Saturated fatty acids, such as palmitate, are elevated in metabolically dysfunctional conditions like type 2 diabetes mellitus. Palmitate has been shown to impair insulin sensitivity and suppress protein synthesis while upregulating proteolytic systems in skeletal muscle. Increased sarco/endoplasmic reticulum (ER) stress and subsequent activation of the unfolded protein response may contribute to the palmitate-induced impairment of muscle protein synthesis. In some cell types, ER stress occurs through activation of the Toll-like receptor 4 (TLR4). Given the link between ER stress and suppression of protein synthesis, we investigated whether palmitate induces markers of ER stress and protein synthesis by activating TLR4 in cultured mouse C2C12 myotubes. Myotubes were treated with vehicle, a TLR4-specific ligand (lipopolysaccharides), palmitate, or a combination of palmitate plus a TLR4-specific inhibitor (TAK-242). Inflammatory indicators of TLR4 activation (IL-6 and TNFα) and markers of ER stress were measured, and protein synthesis was assessed using puromycin incorporation. Palmitate substantially increased the levels of IL-6, TNF-α, CHOP, XBP1s, and ATF 4 mRNAs and augmented the levels of CHOP, XBP1s, phospho-PERK and phospho-eIF2α proteins. The TLR4 antagonist attenuated both acute palmitate and LPS-induced increases in IL-6 and TNFα, but did not reduce ER stress signaling with either 6 h or 24 h palmitate treatment. Similarly, treating myotubes with palmitate for 6 h caused a 43% decline in protein synthesis consistent with an increase in phospho-eIF2α, and the TLR4 antagonist did not alter these responses. These results suggest that palmitate does not induce ER stress through TLR4 in muscle, and that palmitate impairs protein synthesis in skeletal muscle in part by induction of ER stress.

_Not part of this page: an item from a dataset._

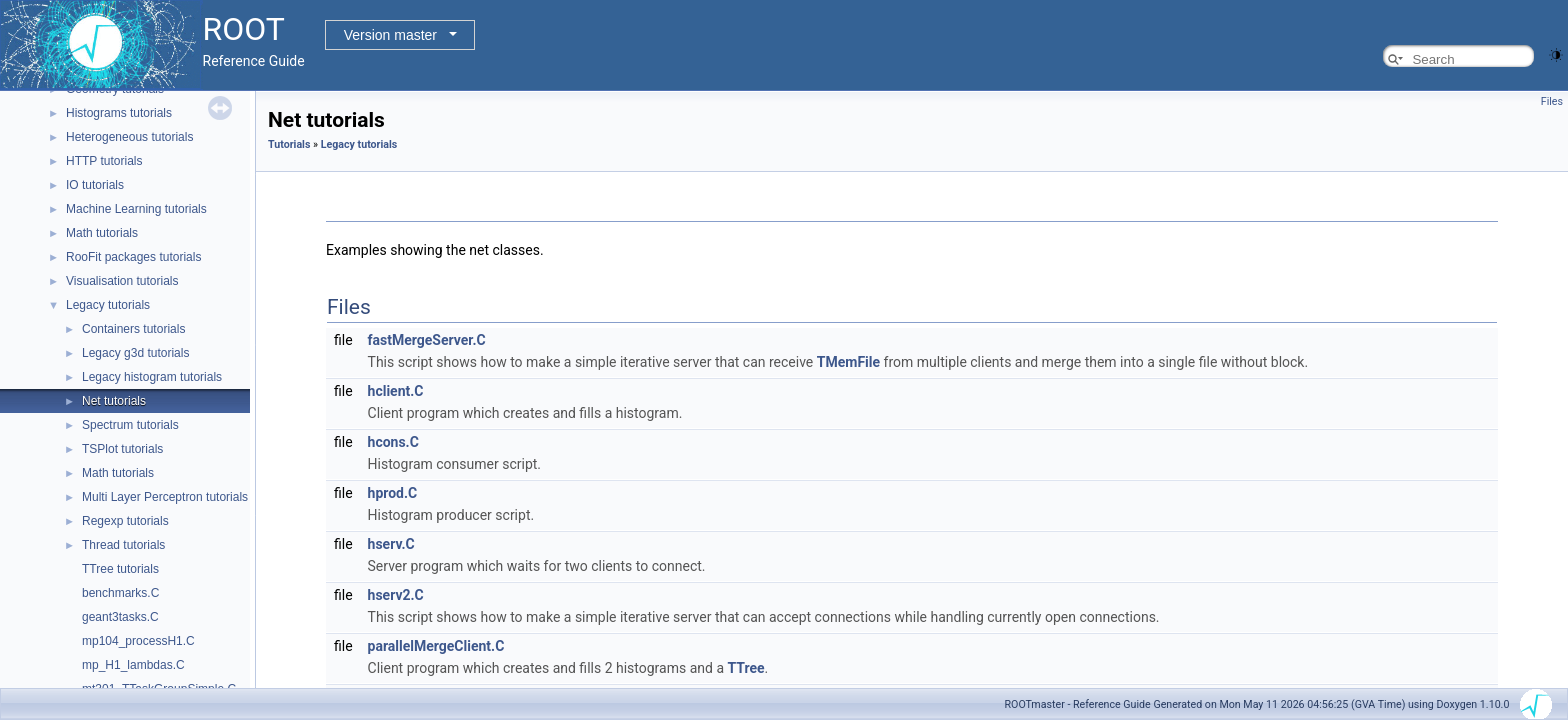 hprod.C (393, 493)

饱和脂肪酸（如棕榈酸酯）在代谢功能异常的疾病（如2型糖尿病）中升高。棕榈酸酯已显示出会损害胰岛素敏感性并抑制蛋白质合成，同时上调骨骼肌中的蛋白水解系统。肌/内质网（ER）应力的增加以及未折叠蛋白应答的后续激活可能会导致棕榈酸酯诱导的肌肉蛋白合成受损。在某些细胞类型中，内质网应激是通过激活Toll样受体4（TLR4）发生的。鉴于内质网应激和蛋白质合成抑制之间的联系，我们调查了棕榈酸酯是否通过激活培养的小鼠C2C12肌管中的TLR4诱导内质网应激和蛋白质合成的标志物。肌管用媒介物，TLR4特异性配体（脂多糖），棕榈酸酯，或棕榈酸酯加TLR4特异性抑制剂（TAK-242）的组合。测量了TLR4激活的炎性指标（IL-6和TNFα）和ER应激的指标，并使用嘌呤霉素掺入评估了蛋白质的合成。棕榈酸酯显着增加了IL-6，TNF-α，CHOP，XBP1s和ATF 4 mRNA的水平，并增加了CHOP，XBP1s，phospho-PERK和phospho-eIF2α蛋白的水平。TLR4拮抗剂减弱了急性棕榈酸酯和LPS诱导的IL-6和TNFα的增加，但在6 h或24 h棕榈酸酯处理下均未降低ER应激信号传导。同样，用棕榈酸酯处理肌管6小时会导致蛋白质合成下降43％，这与磷酸化eIF2α的增加相一致，而TLR4拮抗剂并未改变这些反应。